About sniffing from John Kemp on 2010-03-22 (www-tag@w3.org from March 2010)

From: John Kemp <john@jkemp.net>
Date: Mon, 22 Mar 2010 11:17:14 -0400
To: "www-tag@w3.org WG" <www-tag@w3.org>
Message-Id: <2E67B11D-CA03-4053-941E-1EB8127A92EA@jkemp.net>

Hello,

Below, I have written some suggested goals for our f2f discussion (I'll update the agenda to list these and a link to this email), and some notes from my recent re-reading of the Authoritative Metadata finding - http://www.w3.org/2001/tag/doc/mime-respect. I realize I can't make this "required reading" at this late stage, but I would suggest that people at least read my notes below, but preferably read the Authoritative Metadata finding itself to get a good background for this issue.

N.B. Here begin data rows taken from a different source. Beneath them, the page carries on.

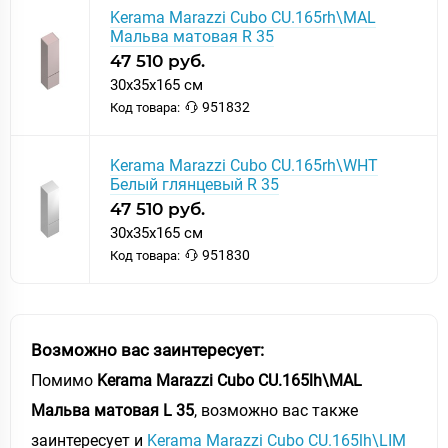
Kerama Marazzi Cubo CU.165rh\MAL
Мальва матовая R 35
47 510 руб.
30x35x165 см
951832
Код товара:
Kerama Marazzi Cubo CU.165rh\WHT
Белый глянцевый R 35
47 510 руб.
30x35x165 см
951830
Код товара:
Возможно вас заинтересует:
Помимо
Kerama Marazzi Cubo CU.165lh\MAL
Мальва матовая L 35
, возможно вас также
заинтересует и
Kerama Marazzi Cubo CU.165lh\LIM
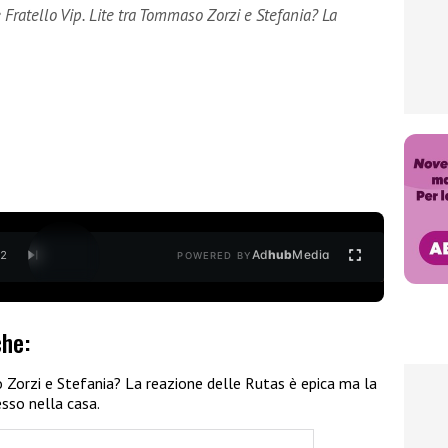
Fratello Vip. Lite tra Tommaso Zorzi e Stefania? La
Ad
hub
Media
/
2
POWERED BY
che:
 Zorzi e Stefania? La reazione delle Rutas è epica ma la
esso nella casa.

I believe this email to be related to ACTION-399.

Regards,

- johnk

Sniffing discussion goals
-------------------------------

* Discuss what (if anything) can be done by the TAG to improve the situation of content-type mis-labeling errors and reporting.
* Discuss the requirements for a content-sniffing algorithm given the constraints discussed in Authoritative Metadata, and in relation to the content-sniffing draft proposed in http://tools.ietf.org/html/draft-abarth-mime-sniff-04
* Establish any updates to Authoritative Metadata and Self-describing Web findings based on these discussions.
* Discuss other instances of sniffing, as noted by Larry in email to TAG:

"I think this general rule should apply to MIME
types, HTML versions, charset labels and language
tags (four kinds of 'sniffing' currently covered
by the HTML document.)"

Reading Authoritative Metadata (AM)
-----------------------------------------------

Arguments *against* the summary of key points from AM finding:

i) Why should metadata in an "encapsulating container" be authoritative? What happens when the container is separated from the contained entity? What about publishing chains where mis-labelling occurs?
ii) Inconsistency between representation data and metadata is an error which MUST not be silently ignored. To make the situation better, we need to provide guidance that supports such correction - browser plugins that report inconsistencies to the origin server owner? Content-management system plugins that sniff uploaded content and report errors?
iii) Why must an agent not override content-type without user consent? Source view vs content view - when source is plain text and content is an interpretation of plain text it must be possible to display both...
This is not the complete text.